Omit the images, then print each record below exactly as it reads.

(Records from a collection)
*** Block opens ***
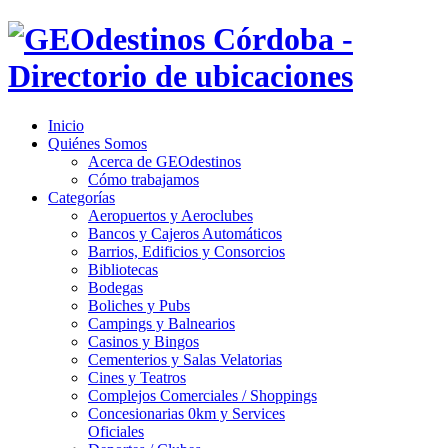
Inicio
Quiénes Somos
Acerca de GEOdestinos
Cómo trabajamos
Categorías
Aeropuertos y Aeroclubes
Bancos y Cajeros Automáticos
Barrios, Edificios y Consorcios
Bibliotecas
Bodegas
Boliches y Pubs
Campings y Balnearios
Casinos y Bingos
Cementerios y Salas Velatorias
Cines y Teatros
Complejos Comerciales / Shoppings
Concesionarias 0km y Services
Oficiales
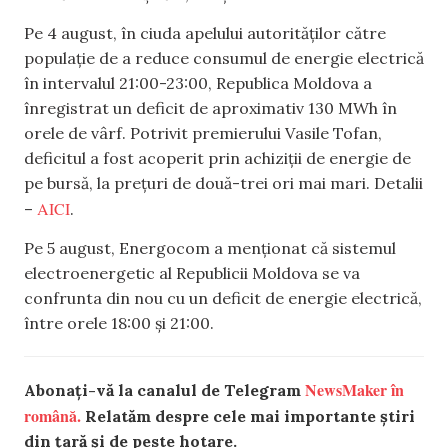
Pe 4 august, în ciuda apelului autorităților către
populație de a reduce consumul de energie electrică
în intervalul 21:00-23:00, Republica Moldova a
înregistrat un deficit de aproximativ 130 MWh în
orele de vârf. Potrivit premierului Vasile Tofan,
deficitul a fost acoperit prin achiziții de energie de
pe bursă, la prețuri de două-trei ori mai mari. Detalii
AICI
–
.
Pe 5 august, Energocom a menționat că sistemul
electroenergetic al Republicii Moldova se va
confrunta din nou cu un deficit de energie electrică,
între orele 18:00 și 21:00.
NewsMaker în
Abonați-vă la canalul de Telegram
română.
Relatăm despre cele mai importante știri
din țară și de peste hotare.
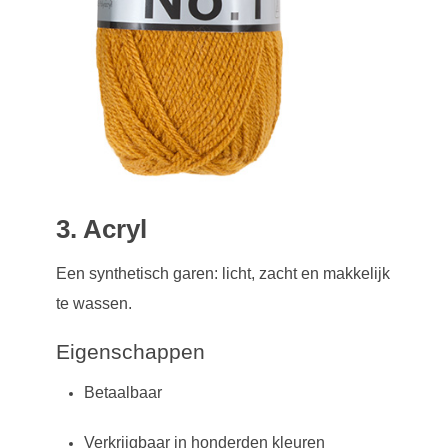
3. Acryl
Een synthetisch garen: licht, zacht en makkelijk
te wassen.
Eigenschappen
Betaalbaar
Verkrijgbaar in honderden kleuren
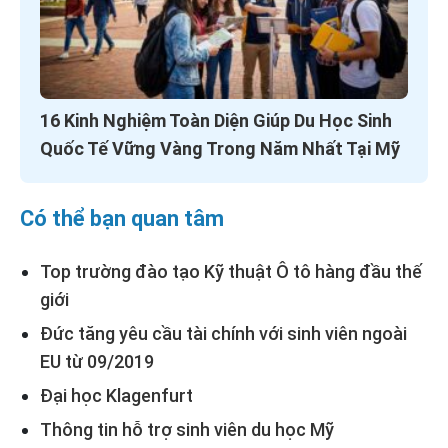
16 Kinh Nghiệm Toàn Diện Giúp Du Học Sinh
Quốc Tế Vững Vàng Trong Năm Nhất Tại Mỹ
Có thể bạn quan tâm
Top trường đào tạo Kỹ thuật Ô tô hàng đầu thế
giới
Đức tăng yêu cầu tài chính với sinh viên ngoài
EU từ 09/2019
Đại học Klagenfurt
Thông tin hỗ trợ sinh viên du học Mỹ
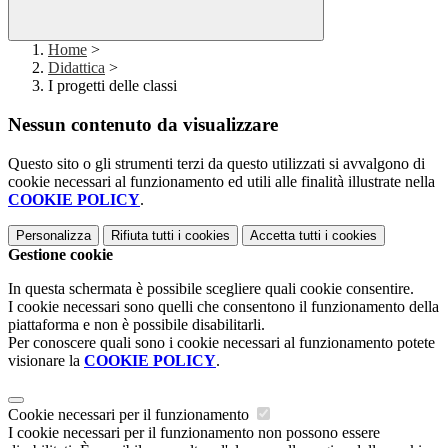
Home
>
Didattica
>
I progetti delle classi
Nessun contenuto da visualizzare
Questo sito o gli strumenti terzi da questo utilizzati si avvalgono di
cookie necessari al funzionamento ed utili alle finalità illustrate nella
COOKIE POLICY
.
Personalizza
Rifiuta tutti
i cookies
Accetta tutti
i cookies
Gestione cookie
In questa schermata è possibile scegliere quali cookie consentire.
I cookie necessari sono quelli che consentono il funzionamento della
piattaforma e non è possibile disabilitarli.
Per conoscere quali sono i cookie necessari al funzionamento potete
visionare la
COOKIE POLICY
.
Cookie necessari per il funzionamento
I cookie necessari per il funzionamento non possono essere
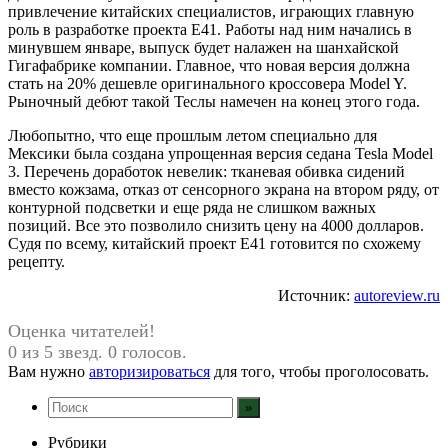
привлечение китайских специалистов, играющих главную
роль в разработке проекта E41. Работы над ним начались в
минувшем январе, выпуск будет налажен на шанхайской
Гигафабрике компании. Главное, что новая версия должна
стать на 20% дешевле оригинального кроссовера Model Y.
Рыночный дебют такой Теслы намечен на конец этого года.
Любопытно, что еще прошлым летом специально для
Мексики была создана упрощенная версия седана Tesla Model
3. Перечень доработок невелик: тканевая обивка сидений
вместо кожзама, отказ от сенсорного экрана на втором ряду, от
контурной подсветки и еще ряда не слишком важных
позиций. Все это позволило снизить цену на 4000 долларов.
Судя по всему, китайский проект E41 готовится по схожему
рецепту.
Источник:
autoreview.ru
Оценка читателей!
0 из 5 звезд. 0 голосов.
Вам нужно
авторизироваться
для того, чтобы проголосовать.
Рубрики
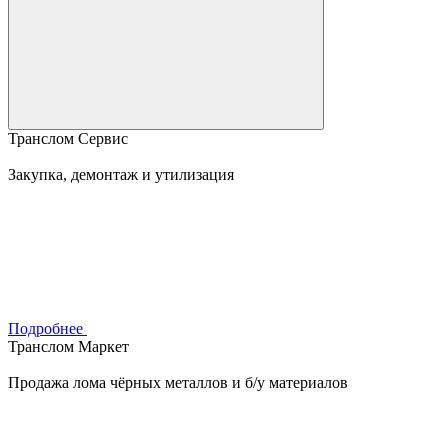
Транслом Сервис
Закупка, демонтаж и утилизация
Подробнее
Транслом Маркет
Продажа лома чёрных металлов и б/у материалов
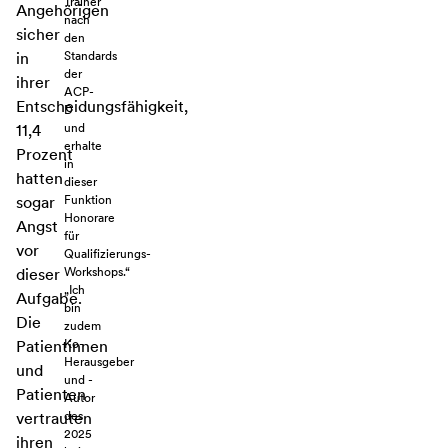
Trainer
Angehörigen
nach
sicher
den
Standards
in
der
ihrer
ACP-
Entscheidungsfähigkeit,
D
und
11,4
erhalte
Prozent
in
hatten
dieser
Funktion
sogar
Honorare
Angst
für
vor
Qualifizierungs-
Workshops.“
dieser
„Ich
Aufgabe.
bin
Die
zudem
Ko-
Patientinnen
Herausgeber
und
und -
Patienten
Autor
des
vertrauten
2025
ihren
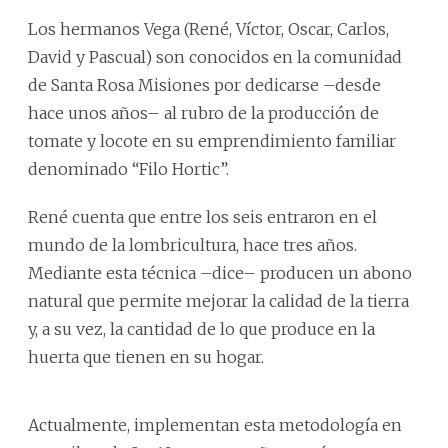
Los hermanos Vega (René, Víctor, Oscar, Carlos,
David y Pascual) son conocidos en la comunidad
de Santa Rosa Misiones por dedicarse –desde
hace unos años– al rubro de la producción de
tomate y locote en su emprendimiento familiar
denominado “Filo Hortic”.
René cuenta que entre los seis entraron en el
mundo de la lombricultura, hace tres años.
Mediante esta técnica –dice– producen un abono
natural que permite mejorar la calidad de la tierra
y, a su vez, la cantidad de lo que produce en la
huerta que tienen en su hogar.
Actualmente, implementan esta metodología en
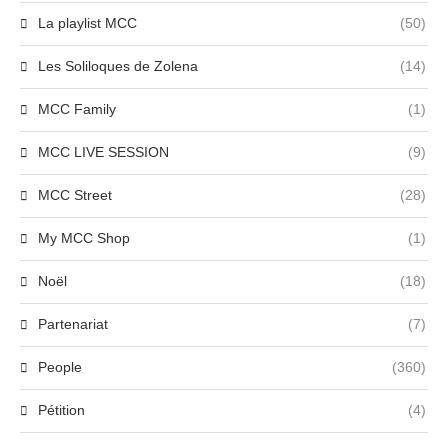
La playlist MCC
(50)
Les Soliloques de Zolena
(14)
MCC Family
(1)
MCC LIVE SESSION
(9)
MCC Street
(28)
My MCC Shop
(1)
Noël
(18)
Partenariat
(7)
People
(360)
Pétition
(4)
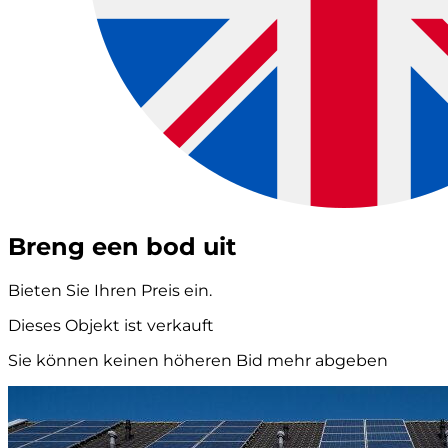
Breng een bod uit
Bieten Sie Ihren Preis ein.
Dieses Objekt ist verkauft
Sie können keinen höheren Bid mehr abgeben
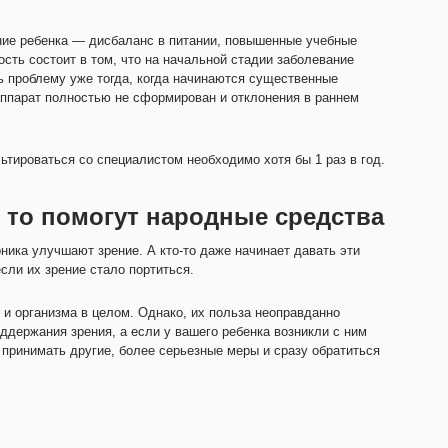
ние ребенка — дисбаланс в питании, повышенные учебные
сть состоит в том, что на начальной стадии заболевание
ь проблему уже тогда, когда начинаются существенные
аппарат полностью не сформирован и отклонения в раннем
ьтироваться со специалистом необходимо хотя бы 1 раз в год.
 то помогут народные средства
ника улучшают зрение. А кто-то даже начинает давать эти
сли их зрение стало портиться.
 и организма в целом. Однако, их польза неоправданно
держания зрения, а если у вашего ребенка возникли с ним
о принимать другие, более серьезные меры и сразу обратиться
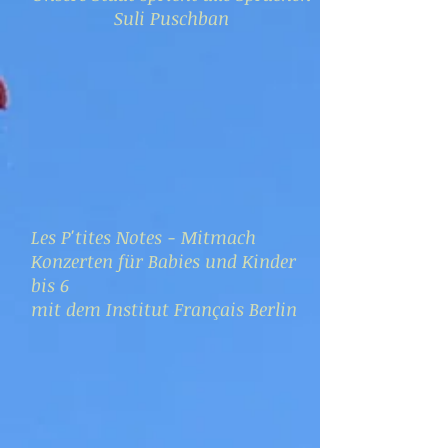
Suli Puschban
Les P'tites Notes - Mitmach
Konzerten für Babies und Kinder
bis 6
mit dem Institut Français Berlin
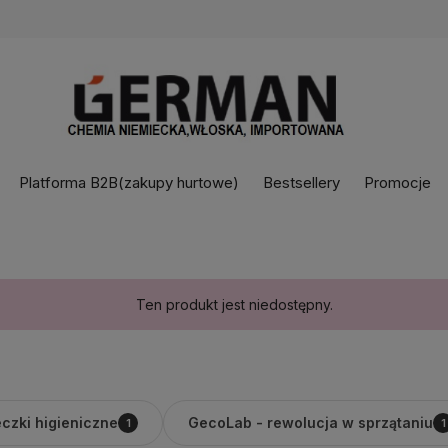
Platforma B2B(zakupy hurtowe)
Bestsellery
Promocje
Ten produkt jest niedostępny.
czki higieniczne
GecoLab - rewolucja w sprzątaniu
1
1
*** Block closes ***
- _Result of the task_:
Inicio
Quiénes Somos
Acerca de GEOdestinos
Cómo trabajamos
Categorías
Aeropuertos y Aeroclubes
Bancos y Cajeros Automáticos
Barrios, Edificios y Consorcios
Bibliotecas
Bodegas
Boliches y Pubs
Campings y Balnearios
Casinos y Bingos
Cementerios y Salas Velatorias
Cines y Teatros
Complejos Comerciales / Shoppings
Concesionarias 0km y Services
Oficiales
Pe 4 august, în ciuda apelului autorităților către
populație de a reduce consumul de energie electrică
în intervalul 21:00-23:00, Republica Moldova a
înregistrat un deficit de aproximativ 130 MWh în
orele de vârf. Potrivit premierului Vasile Tofan,
deficitul a fost acoperit prin achiziții de energie de
pe bursă, la prețuri de două-trei ori mai mari. Detalii
AICI
–
.
Pe 5 august, Energocom a menționat că sistemul
electroenergetic al Republicii Moldova se va
confrunta din nou cu un deficit de energie electrică,
între orele 18:00 și 21:00.
NewsMaker în
Abonați-vă la canalul de Telegram
română.
Relatăm despre cele mai importante știri
din țară și de peste hotare.
3. Acryl
Een synthetisch garen: licht, zacht en makkelijk
te wassen.
Eigenschappen
Betaalbaar
Verkrijgbaar in honderden kleuren
16 Kinh Nghiệm Toàn Diện Giúp Du Học Sinh
Quốc Tế Vững Vàng Trong Năm Nhất Tại Mỹ
Có thể bạn quan tâm
Top trường đào tạo Kỹ thuật Ô tô hàng đầu thế
giới
Đức tăng yêu cầu tài chính với sinh viên ngoài
EU từ 09/2019
Đại học Klagenfurt
Thông tin hỗ trợ sinh viên du học Mỹ
Home
>
Didattica
>
I progetti delle classi
Nessun contenuto da visualizzare
Questo sito o gli strumenti terzi da questo utilizzati si avvalgono di
cookie necessari al funzionamento ed utili alle finalità illustrate nella
COOKIE POLICY
.
Personalizza
Rifiuta tutti
i cookies
Accetta tutti
i cookies
Gestione cookie
In questa schermata è possibile scegliere quali cookie consentire.
I cookie necessari sono quelli che consentono il funzionamento della
piattaforma e non è possibile disabilitarli.
Per conoscere quali sono i cookie necessari al funzionamento potete
visionare la
COOKIE POLICY
.
Cookie necessari per il funzionamento
I cookie necessari per il funzionamento non possono essere
привлечение китайских специалистов, играющих главную
роль в разработке проекта E41. Работы над ним начались в
минувшем январе, выпуск будет налажен на шанхайской
Гигафабрике компании. Главное, что новая версия должна
стать на 20% дешевле оригинального кроссовера Model Y.
Рыночный дебют такой Теслы намечен на конец этого года.
Любопытно, что еще прошлым летом специально для
Мексики была создана упрощенная версия седана Tesla Model
3. Перечень доработок невелик: тканевая обивка сидений
вместо кожзама, отказ от сенсорного экрана на втором ряду, от
контурной подсветки и еще ряда не слишком важных
позиций. Все это позволило снизить цену на 4000 долларов.
Судя по всему, китайский проект E41 готовится по схожему
рецепту.
Источник:
autoreview.ru
Оценка читателей!
0 из 5 звезд. 0 голосов.
Вам нужно
авторизироваться
для того, чтобы проголосовать.
Рубрики
Транслом Сервис
Закупка, демонтаж и утилизация
Подробнее
Транслом Маркет
Продажа лома чёрных металлов и б/у материалов
Trainer
Angehörigen
nach
sicher
den
Standards
in
der
ihrer
ACP-
Entscheidungsfähigkeit,
D
und
11,4
erhalte
Prozent
in
hatten
dieser
Funktion
sogar
Honorare
Angst
für
vor
Qualifizierungs-
Workshops.“
dieser
„Ich
Aufgabe.
bin
Die
zudem
Ko-
Patientinnen
Herausgeber
und
und -
Patienten
Autor
des
vertrauten
2025
ihren
Los hermanos Vega (René, Víctor, Oscar, Carlos,
David y Pascual) son conocidos en la comunidad
de Santa Rosa Misiones por dedicarse –desde
hace unos años– al rubro de la producción de
tomate y locote en su emprendimiento familiar
denominado “Filo Hortic”.
René cuenta que entre los seis entraron en el
mundo de la lombricultura, hace tres años.
Mediante esta técnica –dice– producen un abono
natural que permite mejorar la calidad de la tierra
y, a su vez, la cantidad de lo que produce en la
huerta que tienen en su hogar.
Actualmente, implementan esta metodología en
La playlist MCC
(50)
Les Soliloques de Zolena
(14)
MCC Family
(1)
MCC LIVE SESSION
(9)
MCC Street
(28)
My MCC Shop
(1)
Noël
(18)
Partenariat
(7)
People
(360)
Pétition
(4)
Breng een bod uit
Bieten Sie Ihren Preis ein.
Dieses Objekt ist verkauft
Sie können keinen höheren Bid mehr abgeben
ние ребенка — дисбаланс в питании, повышенные учебные
сть состоит в том, что на начальной стадии заболевание
ь проблему уже тогда, когда начинаются существенные
аппарат полностью не сформирован и отклонения в раннем
ьтироваться со специалистом необходимо хотя бы 1 раз в год.
 то помогут народные средства
ника улучшают зрение. А кто-то даже начинает давать эти
сли их зрение стало портиться.
 и организма в целом. Однако, их польза неоправданно
держания зрения, а если у вашего ребенка возникли с ним
о принимать другие, более серьезные меры и сразу обратиться
Suli Puschban
Les P'tites Notes - Mitmach
Konzerten für Babies und Kinder
bis 6
mit dem Institut Français Berlin
Platforma B2B(zakupy hurtowe)
Bestsellery
Promocje
Ten produkt jest niedostępny.
czki higieniczne
GecoLab - rewolucja w sprzątaniu
1
1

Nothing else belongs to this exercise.